Les risques microprudentiels sont évidents. Ces structures incendiées étaient pour la plupart hypothéquées. Mais il est peu probable que l’assurance couvre l’intégralité du coût de la reconstruction, même pour ceux qui en bénéficient, et de nombreux propriétaires étaient sous-assurés ou non assurés, précisément parce que les risques croissants dus aux catastrophes provoquées par le climat ont augmenté. conduit vers le haut taux et a amené certains assureurs à refuser pour offrir une couverture. Si les propriétés détruites ne sont pas reconstruites, les hypothèques associées ne seront pas remboursées et les banques locales et nationales qui ont accordé les prêts subiront de lourdes pertes.

Cette observation ne peut pas être considérée comme un politiquement correct. Au contraire, compte tenu de son potentiel de déstabilisation du système financier, cette situation mérite clairement l’attention des banquiers centraux. C'est pourquoi la BOE et la BCE tests de résistance entreprises, banques et compagnies d'assurance supervisées pour risque climatiqueet imposer des normes en matière de divulgation, de méthodologies, de processus et de gouvernance sur le climat. La PBOC, pour sa part, intègre le changement climatique dans la réglementation et la surveillance financières, et élabore des règles de prêt écologiques.

Mais la Fed – la banque centrale la plus importante du monde – a d'autres projets. En se retirant du NGFS et en tournant le dos aux scénarios et analyses de risques climatiques, il a en effet annoncé vouloir fermer les yeux et les oreilles sur les dangers de la crise climatique.

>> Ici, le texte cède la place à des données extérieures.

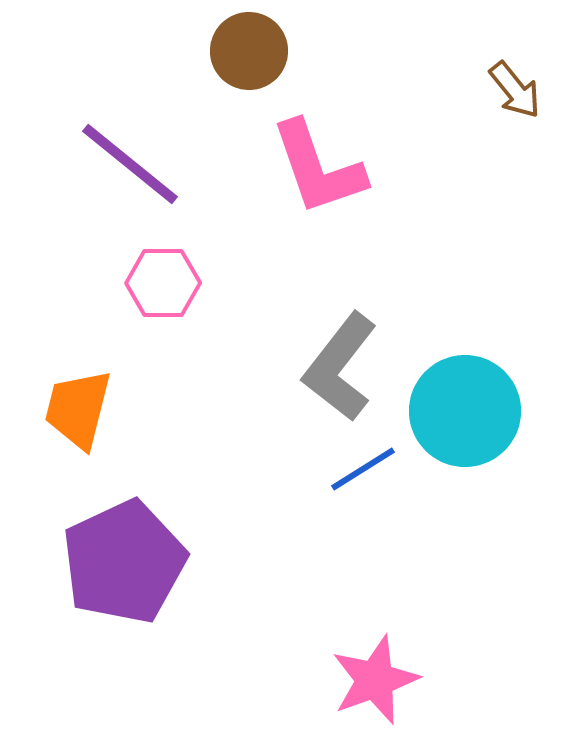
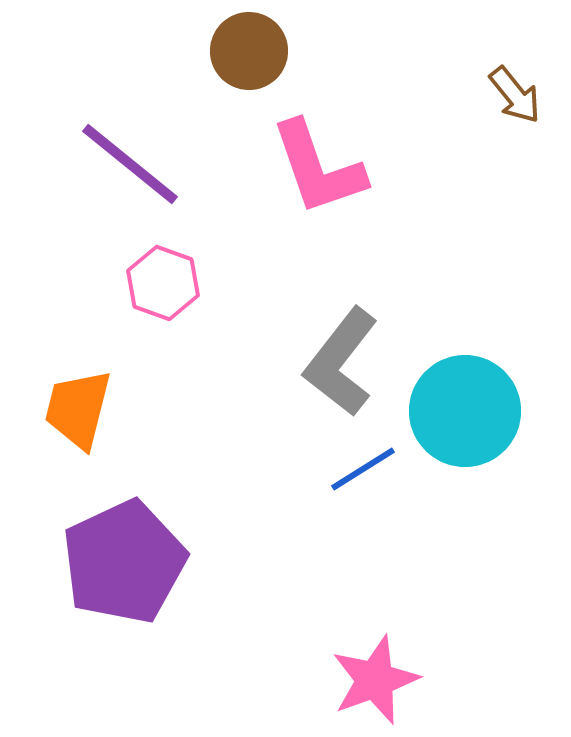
brown arrow: moved 5 px down
pink hexagon: rotated 20 degrees clockwise
gray L-shape: moved 1 px right, 5 px up
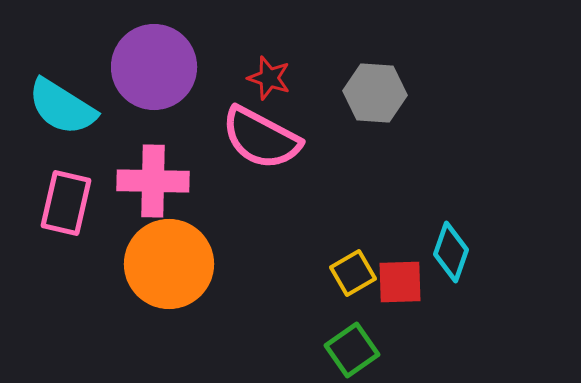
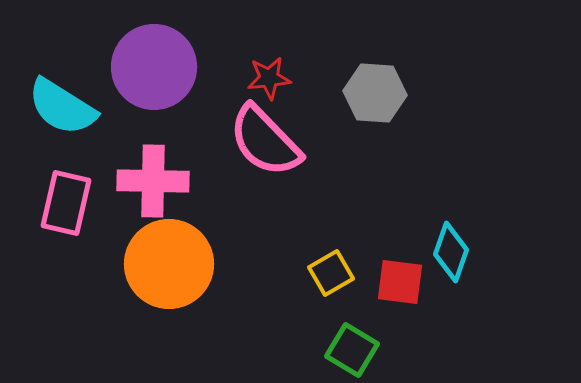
red star: rotated 24 degrees counterclockwise
pink semicircle: moved 4 px right, 3 px down; rotated 18 degrees clockwise
yellow square: moved 22 px left
red square: rotated 9 degrees clockwise
green square: rotated 24 degrees counterclockwise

Cela augmente la probabilité de futures défaillances systémiques, car les responsables de la Fed sont moins susceptibles de détecter les risques qui se matérialisent sous les yeux de leurs superviseurs bancaires, que ce soit en Californie, en Louisiane, en Floride ou au Texas.

Le leadership de la Fed en permanence stresse l’importance de la « dépendance aux données ». Pourtant, la banque centrale a décidé d’ignorer une masse énorme – et en croissance rapide – de données montrant que les risques climatiques sont des risques économiques, afin d’apaiser un président qui ne connaît peut-être même pas l’existence du NGFS. Le Conseil de la Fed aurait pu conserver son adhésion au NGFS et attendre son heure. Il n’y avait aucune raison de sauter avant d’être poussé.

Mais la Fed a peur. Le retrait du NGFS suggère que sa prise de décision reflétera au moins en partie des pressions politiques, et non une analyse indépendante fondée sur des données. Cela n’augure rien de bon pour les quatre prochaines années – et au-delà.